Julius West leva la tête et dit d’une voix atone :

— Crève salope. Si jamais je te revois hors d’ici, je te sortirai le con du corps et je le ferai bouffer aux chiens. Et ça risque encore de les empoisonner. Fous le camp.

Jeanie fit comme si elle n’avait pas entendu.

— Julius, répéta-t-elle, si tu passes devant le juge, tu vas prendre cinq ans. Tu le sais bien. Ce coup-ci, ils t’ont pris en flagrant délit. Tu connais le juge Riley, il voudrait tous vous voir morts. J’ai un marché à te proposer : si tu nous aides, tu sors d’ici tranquillement et on oubliera même que l’on t’a vu ce soir.

— Ça doit être une belle saloperie, ricana Julius West.

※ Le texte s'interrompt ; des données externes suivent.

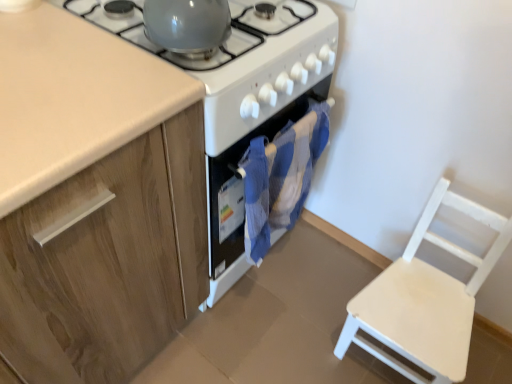 Question: From a real-world perspective, is wooden cabinet at left above or below white glossy stove at center?

Choices:
 (A) above
 (B) below

Answer: (A)

Question: Is wooden cabinet at left bigger or smaller than white glossy stove at center?

Choices:
 (A) small
 (B) big

Answer: (B)

Question: Which object is the farthest from the blue fabric oven at center?

Choices:
 (A) wooden cabinet at left
 (B) white glossy stove at center
 (C) glossy ceramic kettle at upper center, the 2th gas stove viewed from the left
 (D) white wooden chair at lower right
 (E) white glossy gas stove at center, the first gas stove positioned from the left

Answer: (D)

Question: Which is nearer to the glossy ceramic kettle at upper center, acting as the first gas stove starting from the right?

Choices:
 (A) white glossy gas stove at center, the first gas stove positioned from the left
 (B) white glossy stove at center
 (C) blue fabric oven at center
 (D) white wooden chair at lower right
 (E) wooden cabinet at left

Answer: (A) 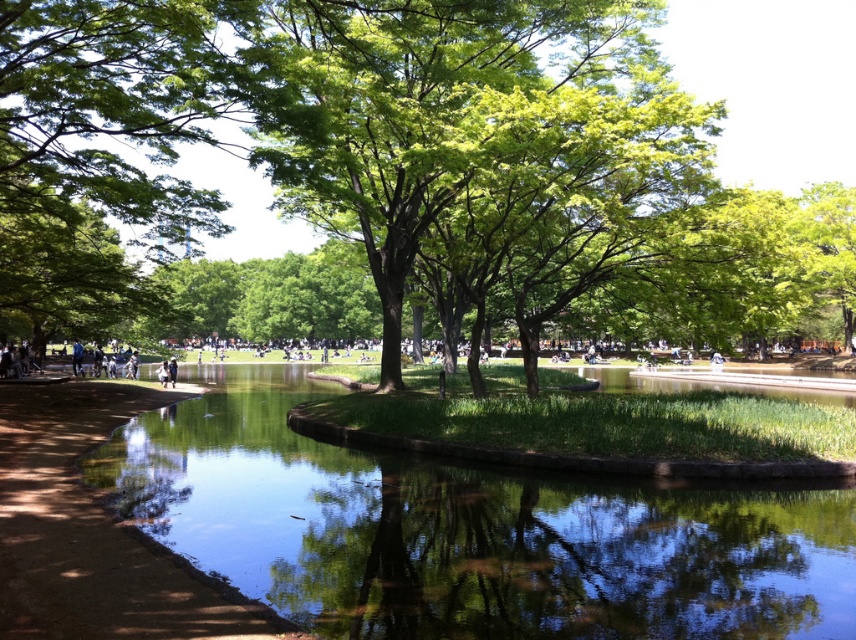 Question: Which point is farther from the camera taking this photo?

Choices:
 (A) (82, 269)
 (B) (70, 458)

Answer: (A)

Question: Is green leafy tree at left above dirt path at lower left?

Choices:
 (A) yes
 (B) no

Answer: (A)

Question: Which point appears closest to the camera in this image?

Choices:
 (A) (18, 608)
 (B) (58, 96)

Answer: (A)

Question: Which point appears farthest from the camera in this image?

Choices:
 (A) (99, 413)
 (B) (94, 106)

Answer: (A)

Question: Is green leafy tree at left positioned behind dirt path at lower left?

Choices:
 (A) yes
 (B) no

Answer: (A)

Question: Can you confirm if clear water at center is wider than green leafy tree at center?

Choices:
 (A) no
 (B) yes

Answer: (A) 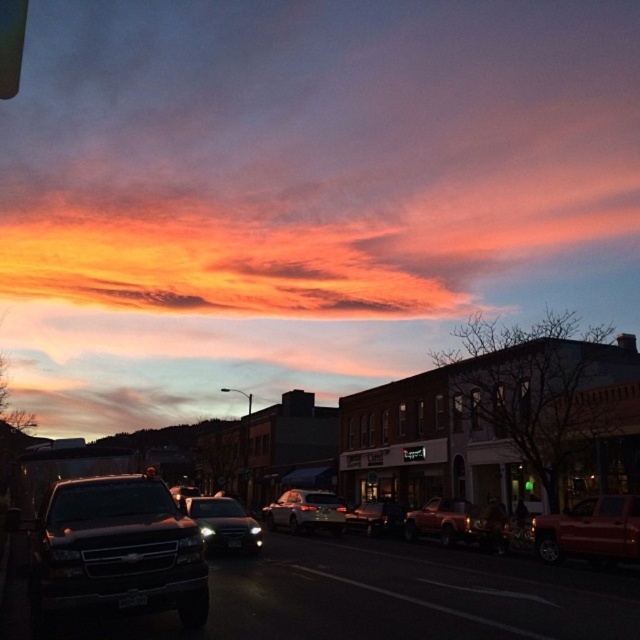 You are standing on the street looking at the sunset scene. There are two points marked in the image, one at coordinates point (145, 499) and another at point (296, 525). Which point is closer to you?

Point (145, 499) is closer to the camera than point (296, 525), so the point at coordinates point (145, 499) is closer to you.

You are a delivery driver who needs to park your satin black sedan at center in a parking spot located at coordinates 0.8, 0.35. Can you safely park there?

The satin black sedan at center is at point (x=225, y=524), which is very close to the parking spot at (x=224, y=512). The slight difference in coordinates suggests it can be parked there safely with minor adjustments.

You are a delivery driver who needs to park your vehicle in this street scene. Your truck is exactly the same size as the shiny black truck at lower left. There is a parking spot next to the satin silver sedan at center that is only wide enough for vehicles narrower than the sedan. Can your truck fit into that parking spot?

The shiny black truck at lower left is narrower than the satin silver sedan at center. Since the parking spot is only wide enough for vehicles narrower than the sedan, your truck, being the same size as the shiny black truck, can fit into the parking spot. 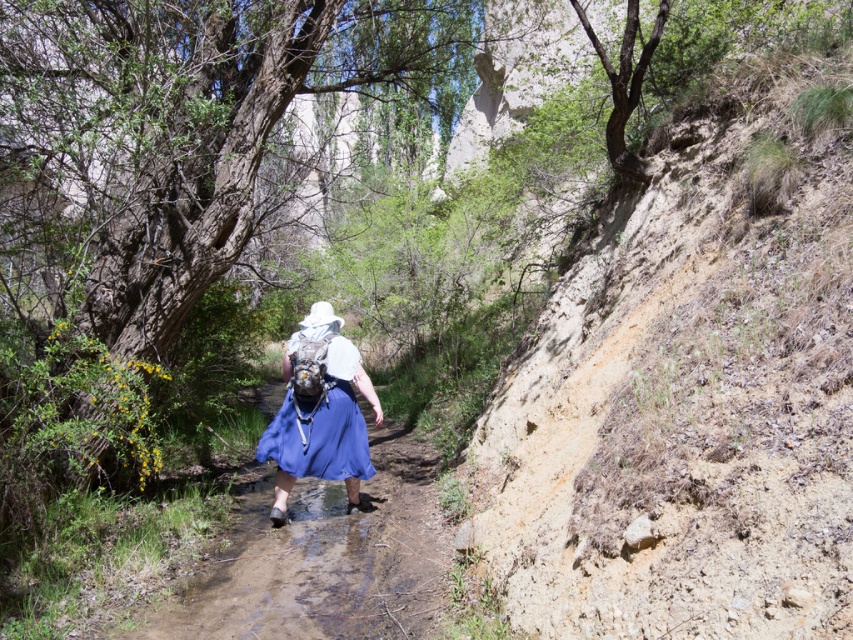 Question: Does blue fabric skirt at center appear over blue satin dress at center?

Choices:
 (A) yes
 (B) no

Answer: (B)

Question: Among these objects, which one is nearest to the camera?

Choices:
 (A) blue satin dress at center
 (B) blue fabric skirt at center

Answer: (B)

Question: Which point appears closest to the camera in this image?

Choices:
 (A) (351, 394)
 (B) (321, 547)

Answer: (B)

Question: Does blue fabric skirt at center have a greater width compared to blue satin dress at center?

Choices:
 (A) no
 (B) yes

Answer: (A)

Question: Is blue fabric skirt at center thinner than blue satin dress at center?

Choices:
 (A) no
 (B) yes

Answer: (B)

Question: Which point is farther from the camera taking this photo?

Choices:
 (A) (271, 454)
 (B) (288, 538)

Answer: (A) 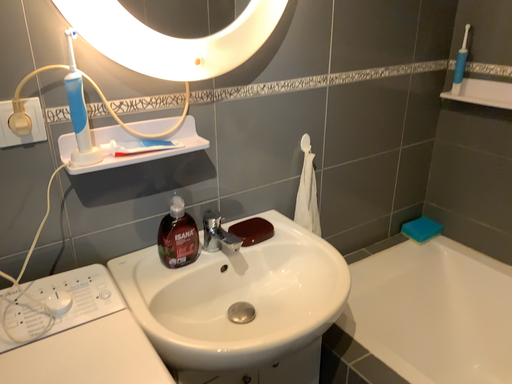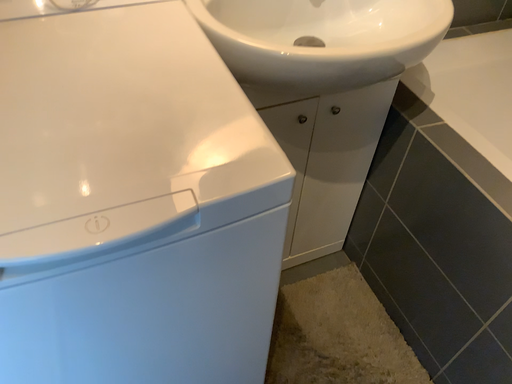 Question: How did the camera likely rotate when shooting the video?

Choices:
 (A) rotated upward
 (B) rotated downward

Answer: (B) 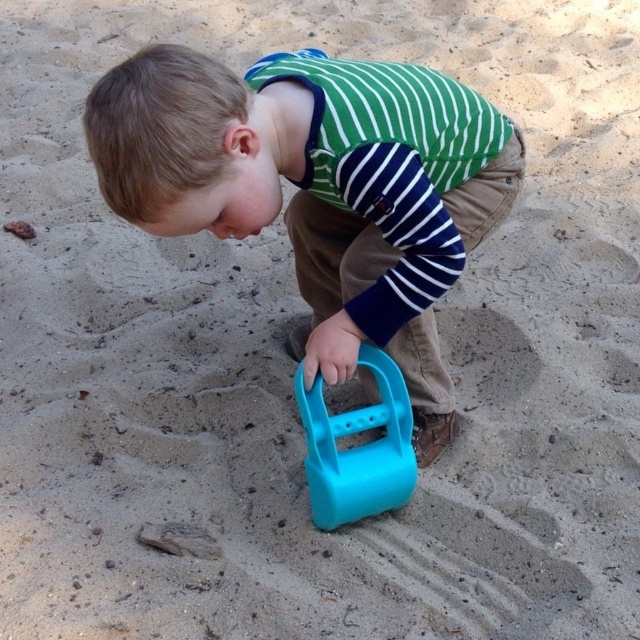 You are a parent trying to choose a shovel for your child to use at the beach. The child prefers smaller tools. Which shovel between the matte plastic shovel at center and the blue plastic shovel at center would you choose?

The blue plastic shovel at center is smaller in size than the matte plastic shovel at center, so you should choose the blue plastic shovel at center for the child.

You are helping a child choose between two shovels at the beach. The matte plastic shovel at center and the blue plastic shovel at center. Which shovel is wider?

The matte plastic shovel at center is wider than the blue plastic shovel at center. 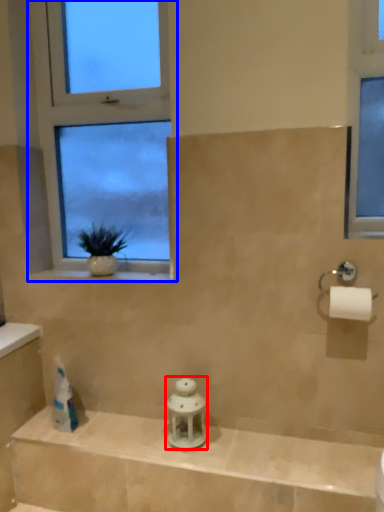 Question: Among these objects, which one is nearest to the camera, toiletry (highlighted by a red box) or window (highlighted by a blue box)?

Choices:
 (A) toiletry
 (B) window

Answer: (A) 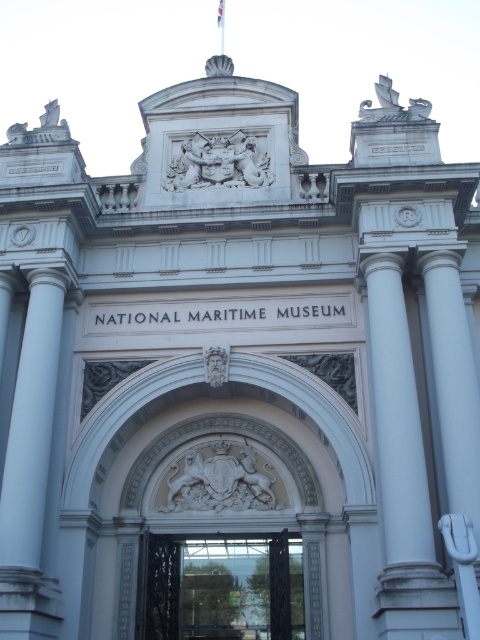 What do you see at coordinates (31, 467) in the screenshot? Image resolution: width=480 pixels, height=640 pixels. I see `white marble column at left` at bounding box center [31, 467].

Can you confirm if white marble column at left is positioned to the left of black wrought iron gate at center?

Yes, white marble column at left is to the left of black wrought iron gate at center.

Is point (26, 577) positioned in front of point (189, 628)?

That is True.

The width and height of the screenshot is (480, 640). Identify the location of white marble column at left. (31, 467). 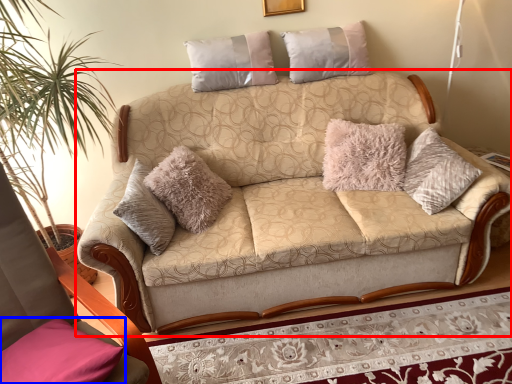 Question: Which object appears closest to the camera in this image, studio couch (highlighted by a red box) or pillow (highlighted by a blue box)?

Choices:
 (A) studio couch
 (B) pillow

Answer: (B) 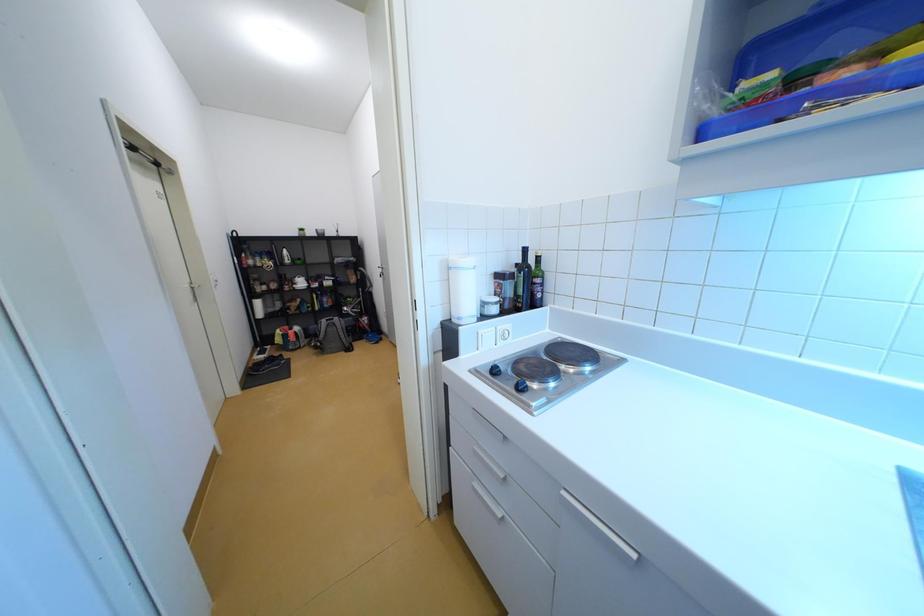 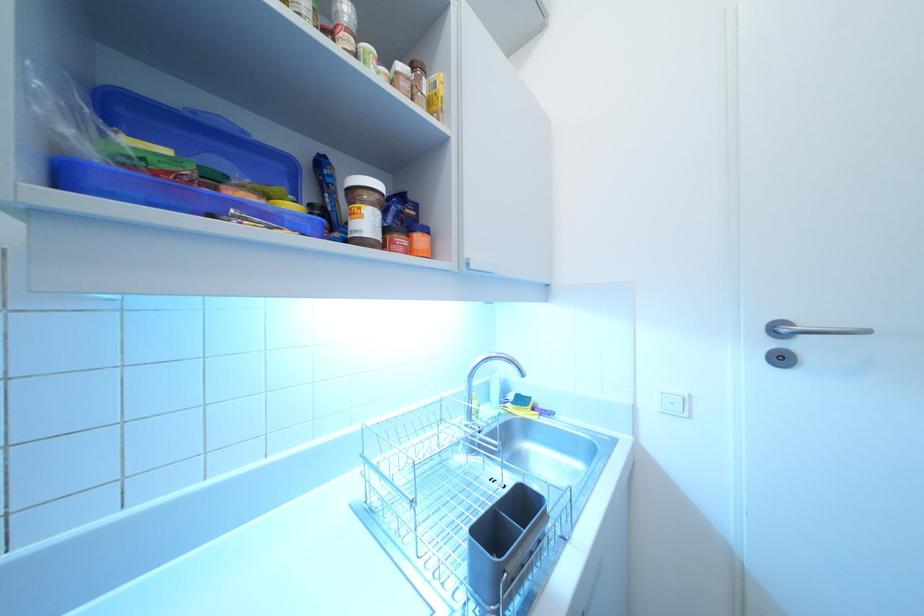 Question: Based on the continuous images, in which direction is the camera rotating? Reply with the corresponding letter.

Choices:
 (A) Left
 (B) Right
 (C) Up
 (D) Down

Answer: (B) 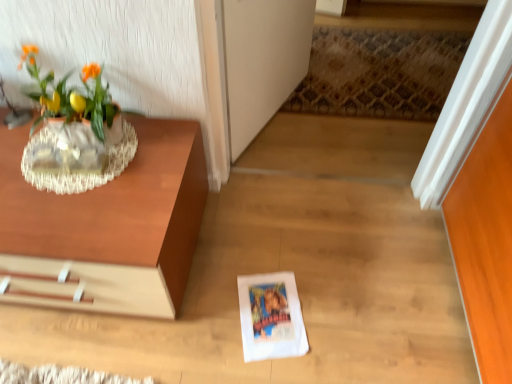 Locate an element on the screen. This screenshot has height=384, width=512. blank space situated above white paper at center (from a real-world perspective) is located at coordinates (268, 316). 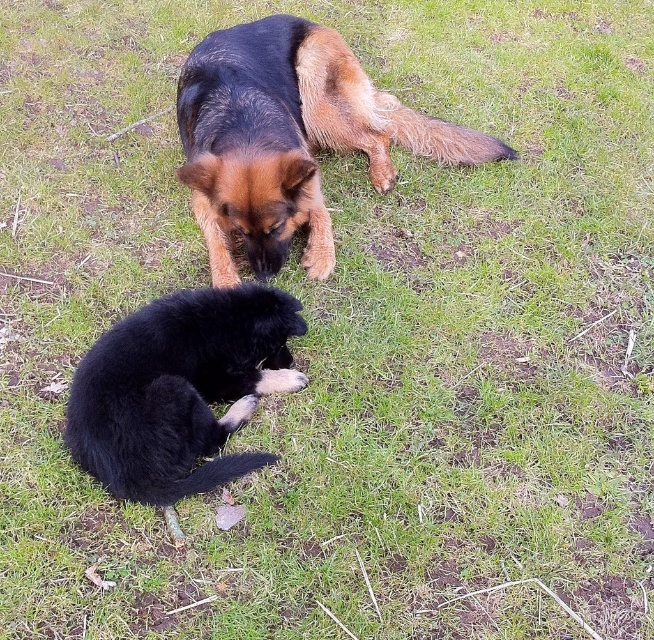 You are a photographer trying to capture a photo of the brown dog in the image. The camera is set up at the origin point, which is at the bottom left corner of the image. The coordinate system uses the bottom left corner as the origin, with the x and y axes increasing to the right and up respectively. Given that the point at coordinates point(288, 138) marks the location of the brown dog, can you determine whether the brown dog is closer to the left or right side of the image?

The point at coordinates point(288, 138) indicates the brown dog is closer to the left side of the image since the x coordinate is 0.217, which is less than 0.5, meaning it is less than halfway from the left edge. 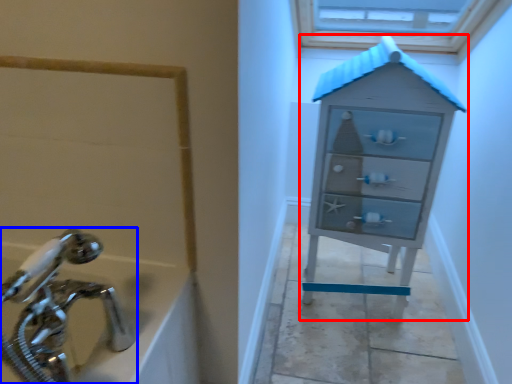 Question: Among these objects, which one is nearest to the camera, chest of drawers (highlighted by a red box) or tap (highlighted by a blue box)?

Choices:
 (A) chest of drawers
 (B) tap

Answer: (B) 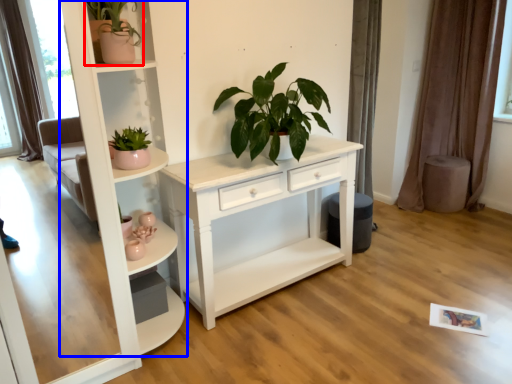 Question: Which point is closer to the camera, houseplant (highlighted by a red box) or shelf (highlighted by a blue box)?

Choices:
 (A) houseplant
 (B) shelf

Answer: (B) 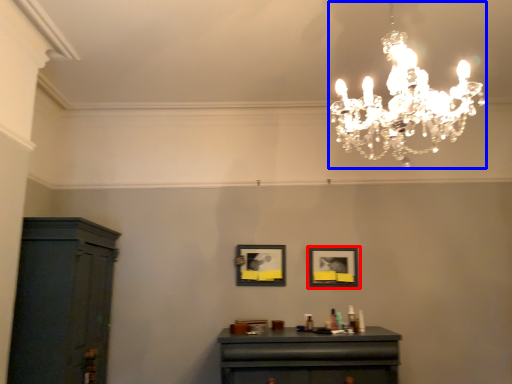 Question: Which point is closer to the camera, picture frame (highlighted by a red box) or lamp (highlighted by a blue box)?

Choices:
 (A) picture frame
 (B) lamp

Answer: (B) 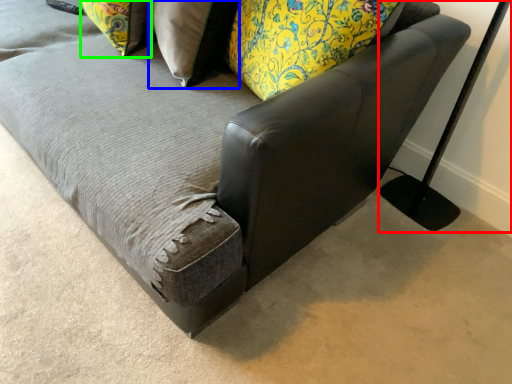 Question: Which is nearer to the table lamp (highlighted by a red box)? pillow (highlighted by a blue box) or pillow (highlighted by a green box).

Choices:
 (A) pillow
 (B) pillow

Answer: (A) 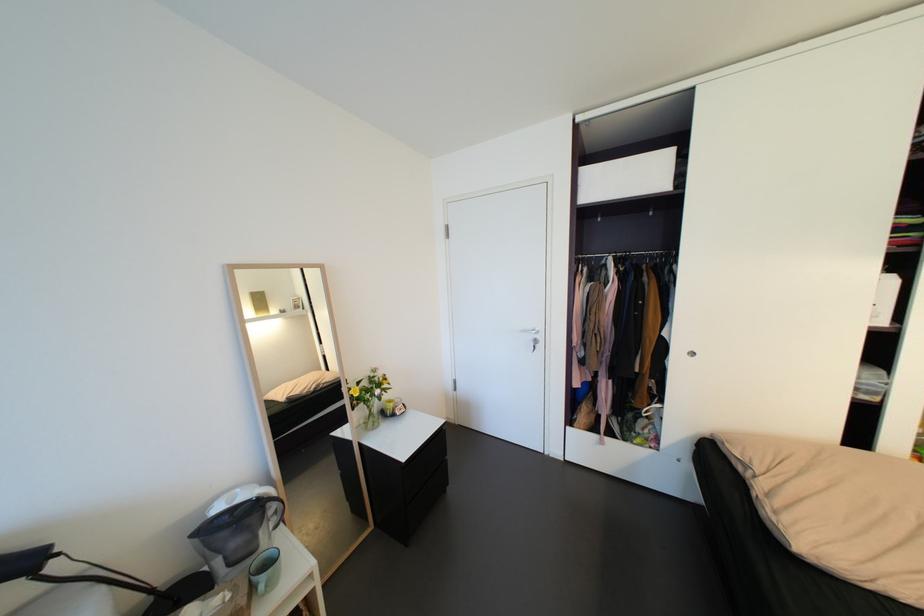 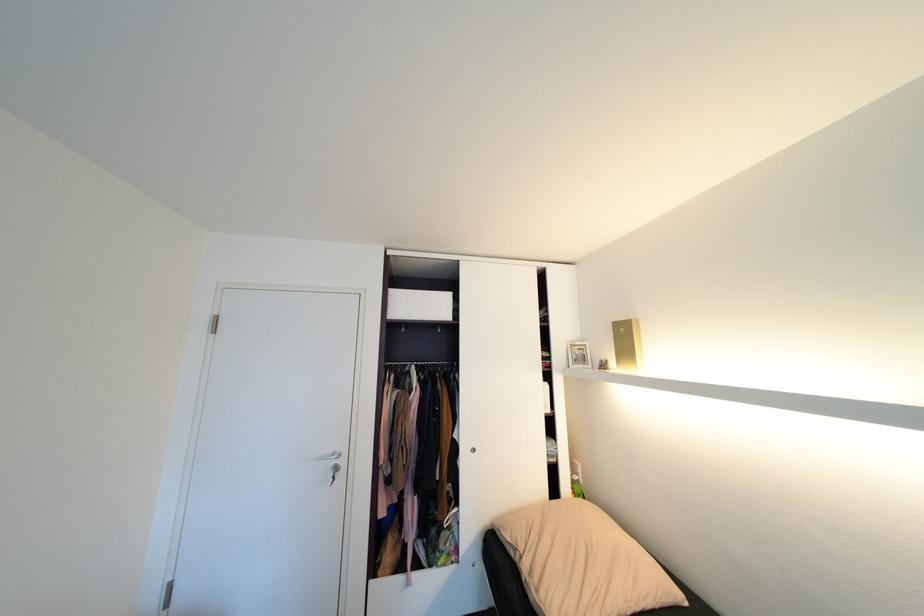 In the second image, find the point that corresponds to point 747,468 in the first image.

(518, 554)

Parce que, quand ils te tiennent, ils ne te lâchent pas comme ça. Cause toujours, ça fait passer le temps. Tu m’en voudras pas si je crache…

Jeanie fit signe à Malko. Il prit la parole à son tour.

— Julius dit-il, j’ai besoin de quelqu’un qui connaisse les planques des Panthères noires. C’est une histoire de kidnapping. Des femmes et des enfants sont en danger de mort. Je sais que tu les connais, que tu les ravitailles. Personne ne saura jamais que tu nous a aidés… Mais je dois les trouver avant ce soir.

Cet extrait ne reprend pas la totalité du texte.